Welcome!

Microsoft Cloud Authors: Pat Romanski, Andreas Grabner, Nick Basinger, Kevin Benedict, Liz McMillan

Related Topics: Microsoft Cloud

Microsoft Cloud: Article

Following the Tao of XML Type

XML best practices

We cannot know the Tao itself, nor see its qualities directly, but only see by differentiation that which it manifests."
- The Tao Te Ching, Chapter 2

Confession: This is not the article I started out to write. The editors asked for ideas and I offered to write about building Common Language Runtime-based User Defined Functions (CLR UDFs.) After attending Michael Rys's TechEd 2004 session on the XML Type in SQL Server 2005, though, I changed direction and decided to use the XML type instead. I was rewarded with a Zen moment for that. I would like to acknowledge all of the assistance I received from Dr. Rys in making these examples and for his valuable suggestions along the way.

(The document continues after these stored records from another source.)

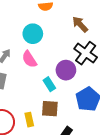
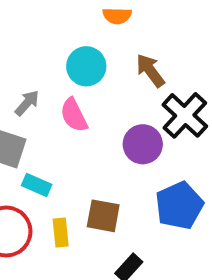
brown arrow: (80, 24) -> (150, 71), moved
cyan rectangle: (49, 84) -> (37, 185), moved, turned -40

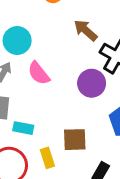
cyan circle: (86, 66) -> (17, 40), moved

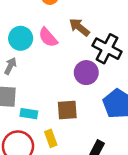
pink semicircle: (39, 73) -> (48, 37), moved
brown square: (75, 140) -> (67, 110), moved

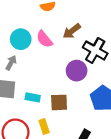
brown arrow: (79, 27) -> (72, 31), turned -78
cyan rectangle: (29, 114) -> (33, 97), moved

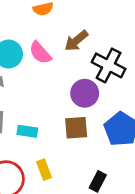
brown square: (59, 102) -> (76, 128), moved

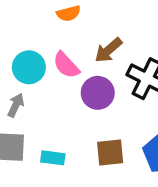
purple circle: (85, 93) -> (98, 93), moved

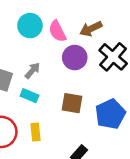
gray arrow: (16, 105) -> (32, 70), moved

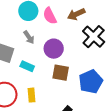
purple circle: (75, 58) -> (54, 49), moved
gray arrow: (32, 70) -> (29, 37), moved, turned 104

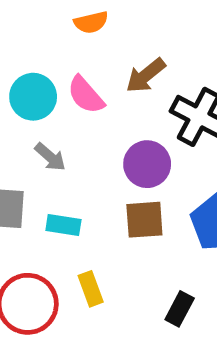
purple circle: (54, 49) -> (147, 164), moved

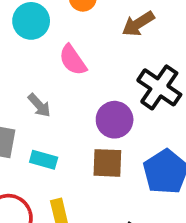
brown arrow: (146, 75) -> (138, 24), moved
cyan circle: (33, 97) -> (31, 21), moved

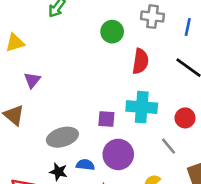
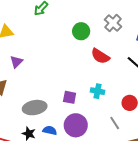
gray cross: (152, 17) -> (113, 23), turned 30
red semicircle: (140, 61) -> (100, 56), turned 108
cyan cross: (142, 107) -> (98, 91), size x0.6

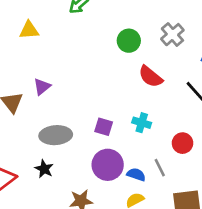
purple triangle: (16, 62) -> (42, 87), moved
blue semicircle: (50, 130) -> (136, 175), moved

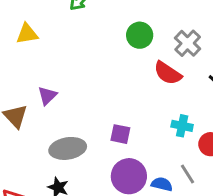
gray cross: (172, 35) -> (188, 43), moved
cyan cross: (142, 123) -> (182, 126), moved

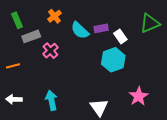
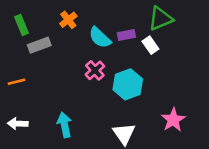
green triangle: (150, 23) -> (161, 19), moved
pink cross: (50, 51) -> (95, 70), moved
cyan hexagon: (113, 60) -> (128, 84), moved

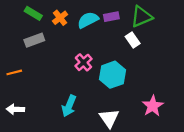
green rectangle: (21, 25) -> (33, 13), moved, turned -36
purple rectangle: (126, 35) -> (111, 17), moved
cyan semicircle: (100, 38) -> (88, 20), moved, turned 110
cyan arrow: (64, 125) -> (69, 106), moved, turned -145

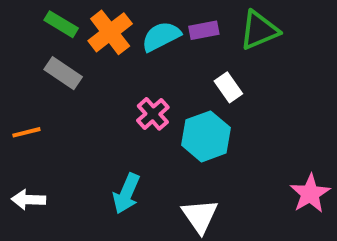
orange cross: (60, 18) -> (110, 32), size x1.5
gray rectangle: (34, 40) -> (63, 73), turned 54
white rectangle: (133, 40) -> (228, 87), moved
pink star: (153, 106) -> (310, 194), moved

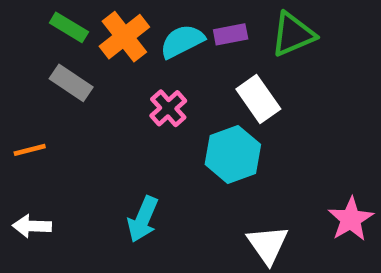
white rectangle: (228, 87) -> (258, 99), size x1.4
pink cross: (153, 114) -> (168, 108), moved
white triangle: (200, 216) -> (268, 245), moved

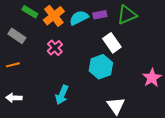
gray rectangle: (71, 83) -> (17, 36), moved
pink cross: (168, 108) -> (55, 48), moved
pink star: (351, 219) -> (152, 78), moved

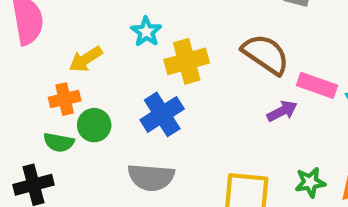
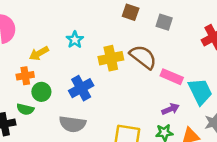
yellow cross: (187, 61) -> (111, 58), moved
purple arrow: (282, 111) -> (170, 109), moved
green semicircle: (59, 142) -> (25, 109), moved

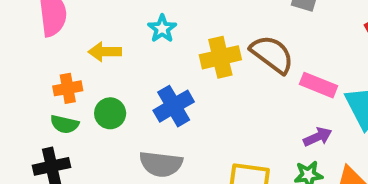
yellow arrow: (39, 53) -> (105, 52), turned 30
orange cross: (25, 76) -> (68, 88), moved
green semicircle: (25, 109) -> (65, 124), moved

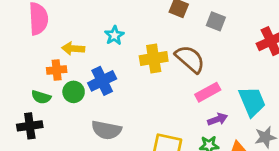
pink rectangle: (319, 85) -> (208, 92), moved, turned -55
orange cross: (68, 88) -> (57, 70), moved
blue cross: (174, 106) -> (102, 81), moved

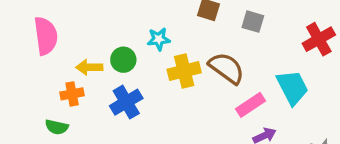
cyan star: (114, 35) -> (159, 39), moved, turned 30
green circle: (74, 92) -> (123, 60), moved
cyan trapezoid: (252, 102) -> (292, 87), moved

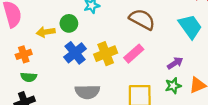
yellow cross: (184, 71) -> (106, 54), moved
orange cross: (72, 94) -> (24, 54), moved
pink rectangle: (250, 105) -> (134, 54), moved

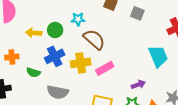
brown semicircle: (142, 19) -> (94, 39), moved
orange cross: (24, 54) -> (12, 57), moved
green semicircle: (29, 77) -> (33, 72), moved

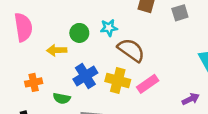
gray square: (137, 13) -> (180, 13), turned -32
green circle: (55, 30) -> (79, 33), moved
yellow cross: (81, 63) -> (118, 81), turned 30

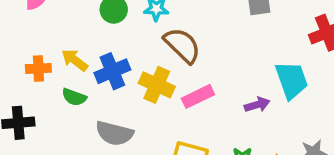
yellow arrow: (57, 50) -> (75, 60), moved, turned 30
purple arrow: (191, 99) -> (257, 105), moved

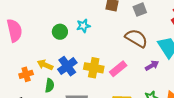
brown semicircle: (182, 45) -> (136, 38), moved
green semicircle: (74, 97) -> (50, 85), turned -88

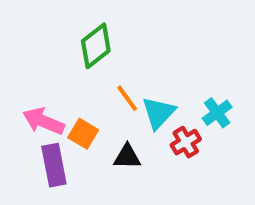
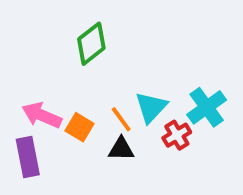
orange line: (127, 98) -> (121, 119), moved
cyan cross: (217, 113) -> (207, 107), size x1.4
purple rectangle: (54, 165) -> (28, 157), moved

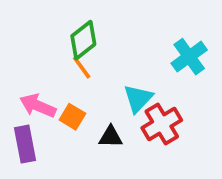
cyan cross: (207, 107) -> (189, 57), moved
orange line: (121, 119) -> (82, 67), moved
red cross: (177, 135) -> (162, 124), size x1.5

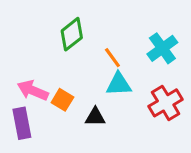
orange line: (82, 67) -> (112, 58), moved
cyan triangle: (138, 98) -> (119, 84), turned 44
red cross: (162, 124) -> (166, 103), moved

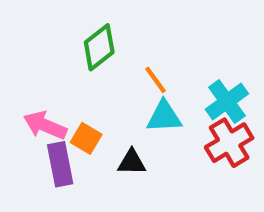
cyan cross: (162, 48) -> (227, 101), moved
purple rectangle: (22, 123) -> (60, 164), moved

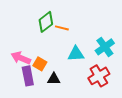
orange line: (155, 80) -> (62, 28), moved, turned -40
red cross: (229, 143) -> (99, 76), moved
black triangle: (132, 162) -> (54, 79), moved

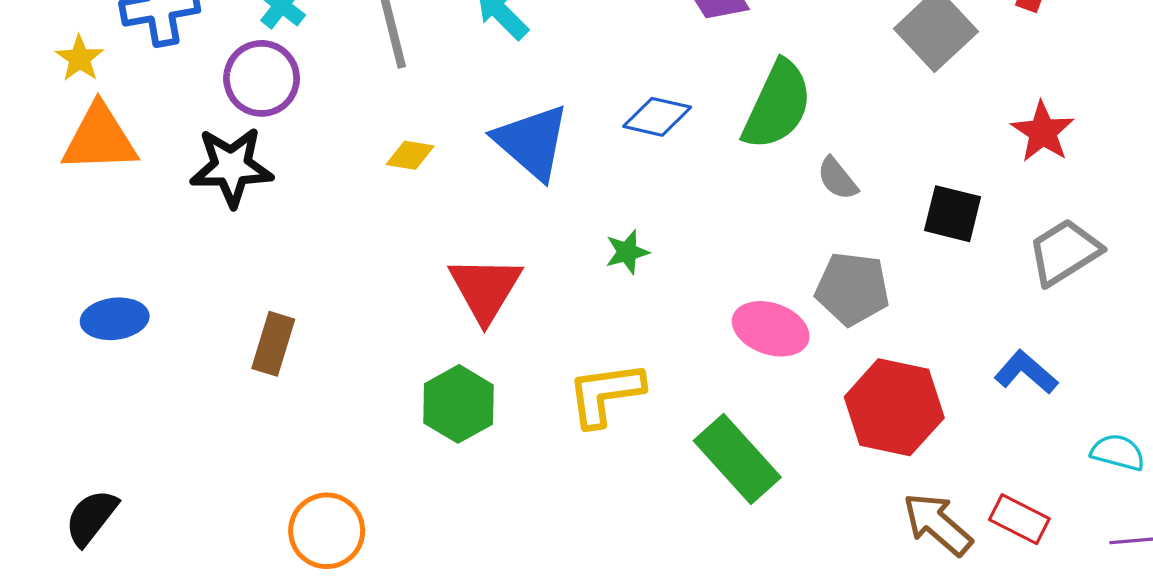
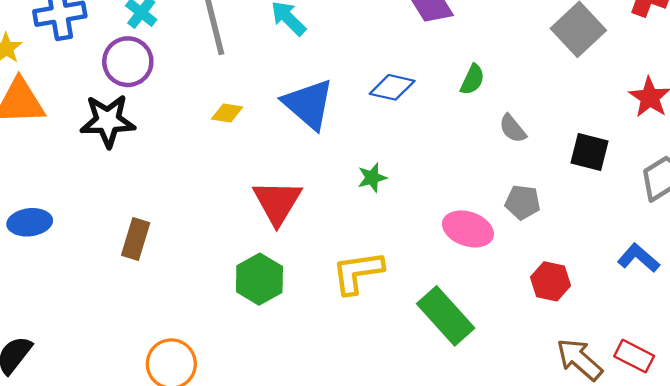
green semicircle: (777, 105) -> (472, 80), size x0.5
gray pentagon: (852, 289) -> (523, 202), size x0.7
red hexagon: (894, 407) -> (550, 281), size x0.6

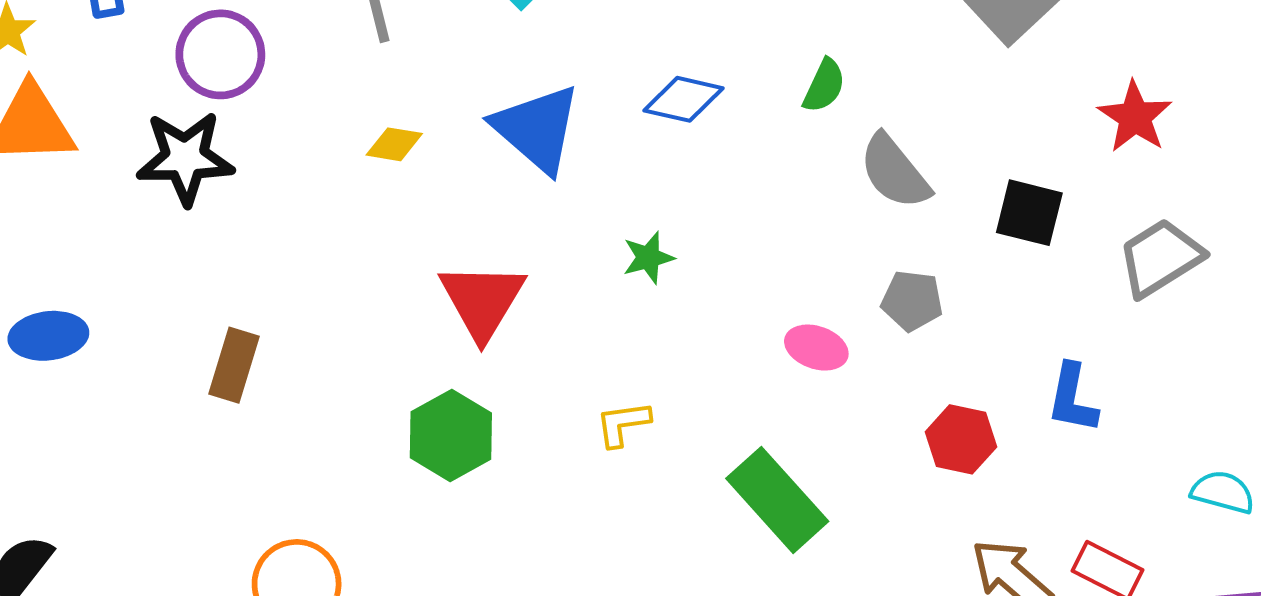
gray semicircle: (513, 129) -> (895, 172), size x1.5
pink ellipse: (468, 229) -> (816, 348), size x0.7
blue L-shape: (639, 258) -> (1072, 398), moved, turned -120
yellow L-shape: (358, 272) -> (623, 424), size x0.6

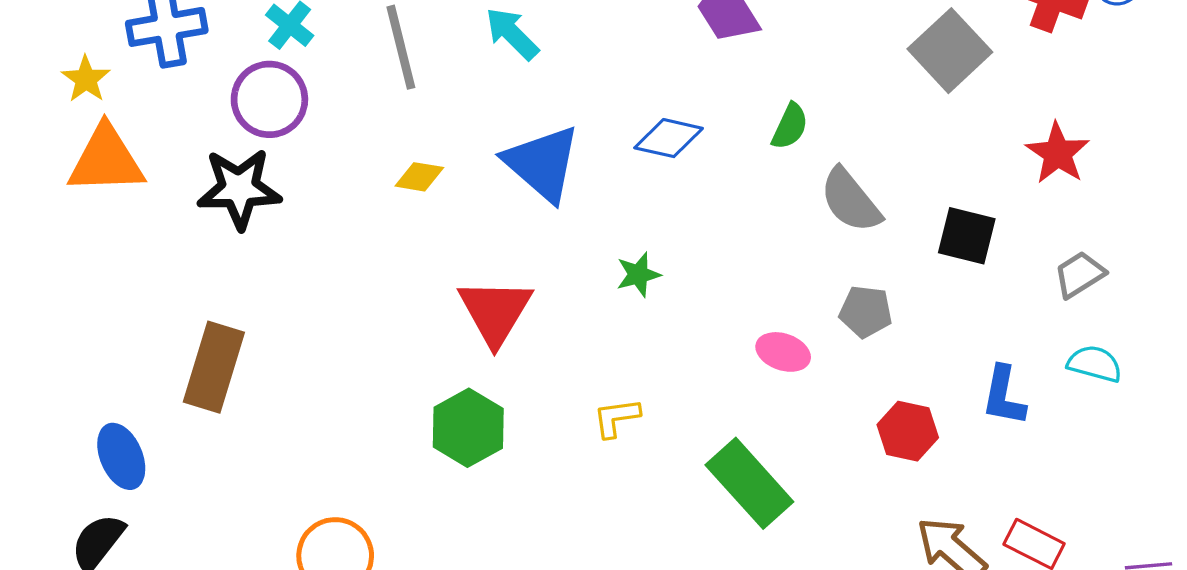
gray trapezoid: (1160, 258) -> (1080, 275), size x0.7
blue ellipse: (48, 336) -> (121, 456), moved, turned 74
brown rectangle: (234, 365) -> (214, 367), moved, size x1.4
cyan semicircle: (1223, 492) -> (1095, 364), moved

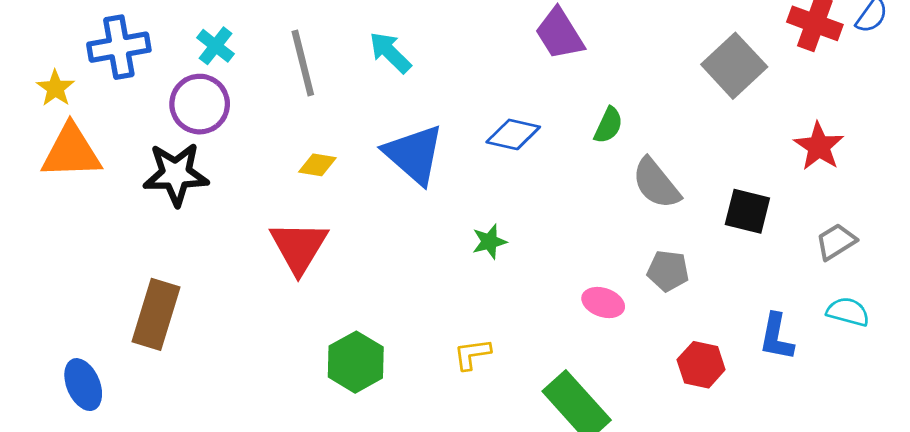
red triangle: (495, 312) -> (299, 247), moved

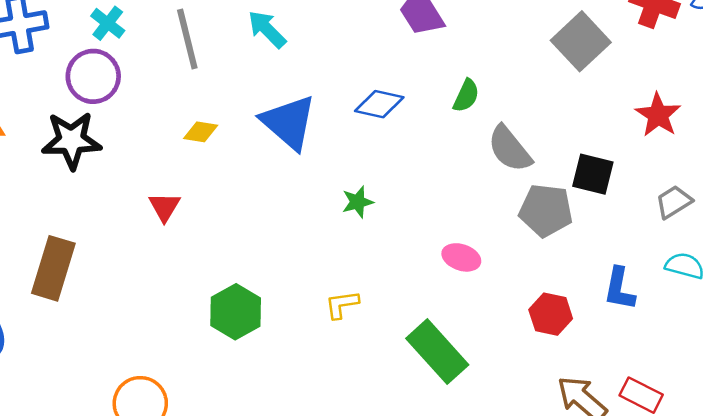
red triangle: (299, 247) -> (164, 207), moved, size x0.6
gray pentagon: (668, 271) -> (546, 210), moved, size x1.4

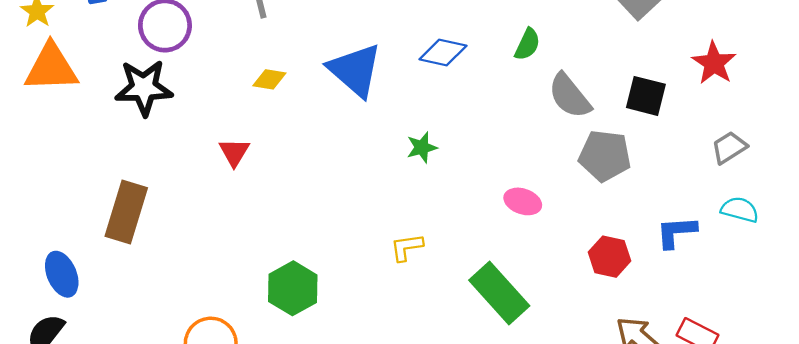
black square: (593, 174) -> (646, 96), moved
blue L-shape: (619, 289) -> (676, 232), turned 75
green hexagon: (236, 312) -> (293, 288), moved

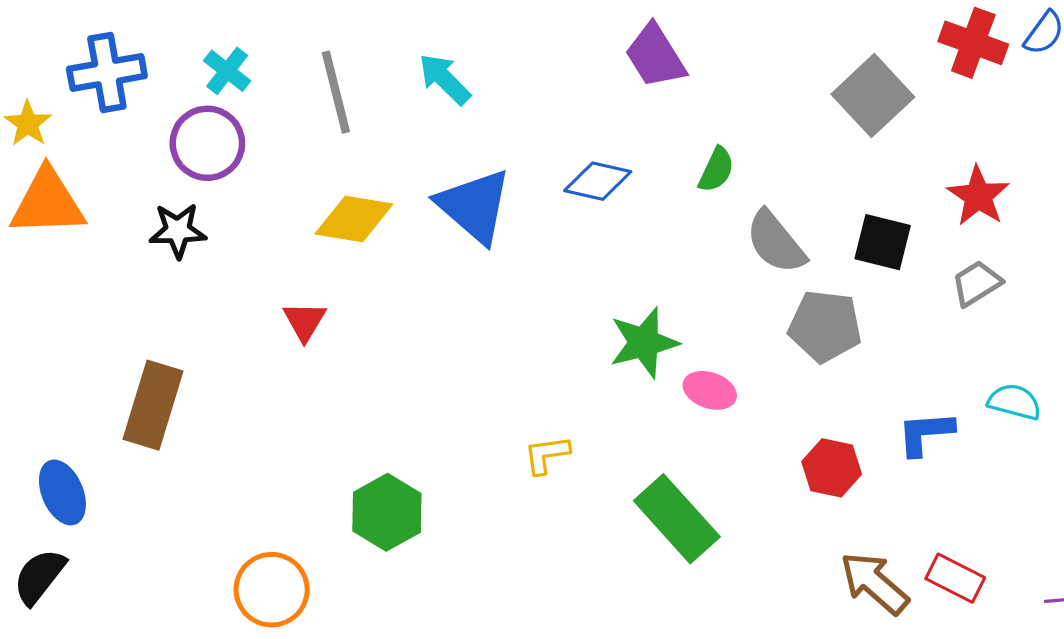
yellow diamond: (269, 79) -> (354, 219), size x1.6
black star: (144, 88) -> (178, 231), size x0.7
green star: (422, 148) -> (644, 343), moved, size x1.6
gray trapezoid: (729, 148) -> (977, 283), moved

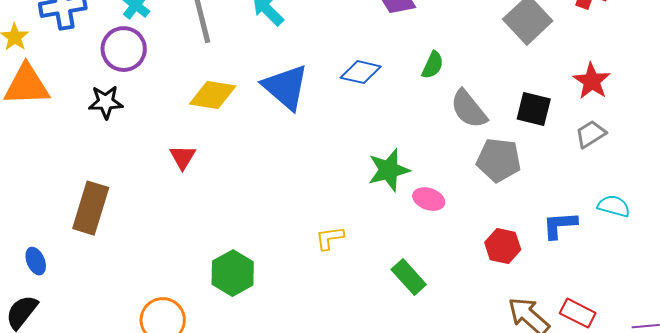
blue ellipse: (62, 492) -> (36, 261), size x0.7
green rectangle: (677, 519) -> (409, 277), size x0.7

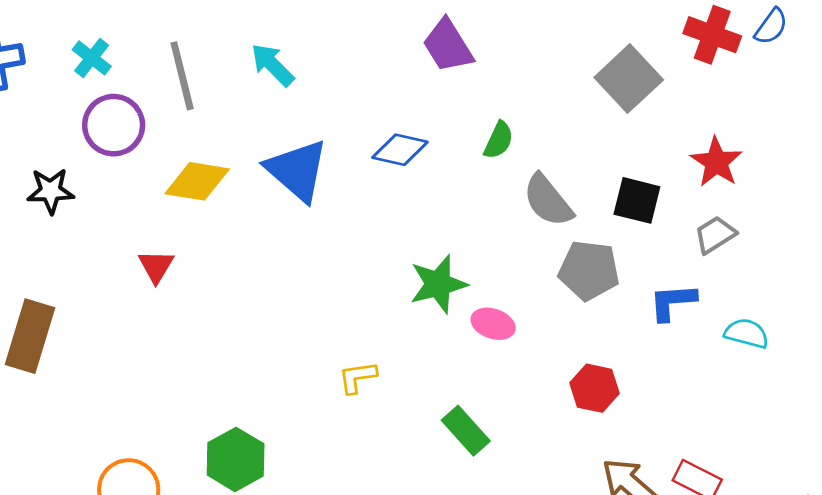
purple circle: (124, 49) -> (114, 125), moved
blue L-shape: (560, 225) -> (673, 302), moved
green hexagon: (233, 273) -> (236, 459), moved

In Zen, the concept of "The Way" (or Tao) is fundamental. We get into trouble when we assume that the Tao of one thing is essentially the same as that of another. XML type has a unique Tao. Understanding its Tao is not required to make effective use of the XML type, but it is if you want to be efficient.

The nature of the XML type is subtle: it is not like the Document Object Model (DOM) or the stream of nodes model approaches with which you may be familiar. In this article, I will try to guide you into following the Tao of XML type.

We Cannot Know the Tao Itself
When you first meet the XML type in Books On-Line, you may be immediately drawn to its methods:

  • Query: Uses XQuery to select an XML infoset from the underlying data.
  • Value: Also uses XQuery to select the value of the underlying data.
  • Exists: Simply tests for the presence of a sequence resulting from an XQuery.
  • Modify: Allows for the changing of the underlying data values.
What you will not see, though, is a definition of the XML type in terms of models like the DOM or XmlWriter. The definitions of Query and Value give us a subtle clue as to why. Consider the following query:

declare @greetings xml
set @greetings = '<greetings><greeting language=''en''>Hello
World.</greeting><greeting language=''es''>Hola
Mundo.</greeting></greetings>'
select 'query version'
select @greetings.query('/greetings/greeting[@language="en"]') as type
select 'value version'
select @greetings.value('/greetings/greeting[@language="en"]','nvarchar(max)')

This generates:

query version
<greeting language="en">Hello World.</greeting>

value version
Hello World.

Note: If you are using the Beta 1 version of "Yukon," you will need to type "@greetings::query" instead of "@greetings.query." The method designator has changed between versions.

What exactly are we seeing here? The first query returns the full element that matches our query, while the second returns just the inner-text value from the matching element. The really interesting question is - does the first query extract the element from an underlying XML representation while the second query is parsing out the inner-text value from the node, or is the first query method constructing an XML infoset in the first query and just retrieving the inner-text value from the underlying store in the second? If it is the former case, we might logically infer that the underlying store for the XML type might be DOM-like in nature. In the latter case, we must reject that conclusion.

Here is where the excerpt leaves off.